Jessica Maitland, who stood on the other side of General Streathern's bed, next to the General's greatniece Gabriela, regarded Lady Vesey with cool contempt. Her performance, she thought, was worthy of the best who trod the stage. Jessica had to admit that Leona looked lovely when she cried, a talent that Jessica suspected she had spent some years perfecting. Tears, she had heard, worked enormously well with men. Jessica herself hated tears, and when she could not keep them at bay, she gave in to them in the quiet and solitude of her own room.

Of course, Jessica, a supremely fair woman, had to admit that Lady Leona Vesey was beautiful when she was not crying, as well. She had been one of the reigning beauties of London for some years now - though she was considered far too scandalous to be admitted into the best houses - and if she was reaching the last few years of that reign, the golden glow of candlelight in the darkened room hid whatever ravages time and dissipation had worked upon her.
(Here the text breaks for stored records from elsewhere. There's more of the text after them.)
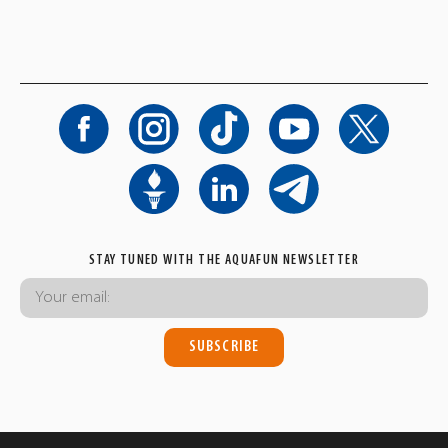
STAY TUNED WITH THE AQUAFUN NEWSLETTER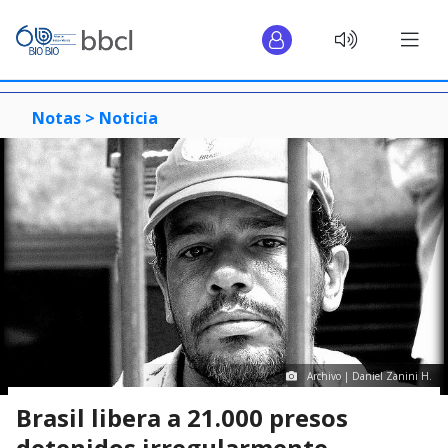
Notas >
Noticia
Archivo | Daniel Zanini H.
Brasil libera a 21.000 presos
detenidos irregularmente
Lady Vesey was all rounded, succulent flesh, soft shoulders and bosom rising from the scooped neckline of her dress, more suitable for evening wear than for visiting the sickroom of an aging relative. Her skin was smooth and honey toned, complementing the gold of the ringlets piled atop her head and the tawny color of her large, rounded eyes. She reminded Jessica of a sleek, pampered cat - although she was apt to change into something more resembling a lioness when she was angered, as yesterday, when Leona had slapped a clumsy maid who had spilled a bit of tea upon Leona's dress.

Jessica had itched to slap Leona herself at that moment, but, being only the governess of the General's ward, she had kept her lips clamped firmly together. Though in normal times Jessica kept the General's household running efficiently, Leona was not only above her in rank but, being the wife of General Streathern's great-nephew, also had a claim of kinship. From the moment she and Lord Vesey had swept into the house, Leona had taken over, treating Jessica as if she were a servant.

"Oh, Uncle," Leona said now, dabbing at her tears with a lacy handkerchief. "Please speak to me. It lays me low to see you this way."

Jessica felt Gabriela stiffen beside her, and she knew what the girl was thinking - that the General was no real relation to Lady Vesey, being the greatuncle of her husband, and that Lady Vesey's spirits were anything but lowered at seeing the General lying in his bed at death's door.

In the six years that Jessica had been at the General's house, the Veseys had visited but rarely, and usually those visits had been accompanied by a request for money. She had little doubt that it was money that had brought them flying to the old man's bedside now. Less than a week earlier, General Streathern had received a letter telling him of the death of an old and dear friend. He had jumped to his feet with a loud cry. Then his hand had flown to his head, and he had crumpled onto the carpet. Servants had carried him to his bed, where he had lain ever since, inert and seemingly insensible to everything and everyone around him. Apoplexy, the doctor had termed it, with a sad shake of his head, and held out little hope of recovery, given the General's advanced years. The Veseys, Jessica was sure, had dashed to his bedside because they hoped to be named in the General's will.

Jessica had tried her best to put aside her antipathy to Lord and Lady Vesey. They were, after all, Gabriela's only living relatives besides the General, and, as such, she knew with a cold queasiness, in all likelihood Lord Vesey would become Gabriela's guardian if the General did indeed die, which seemed more likely with each passing day.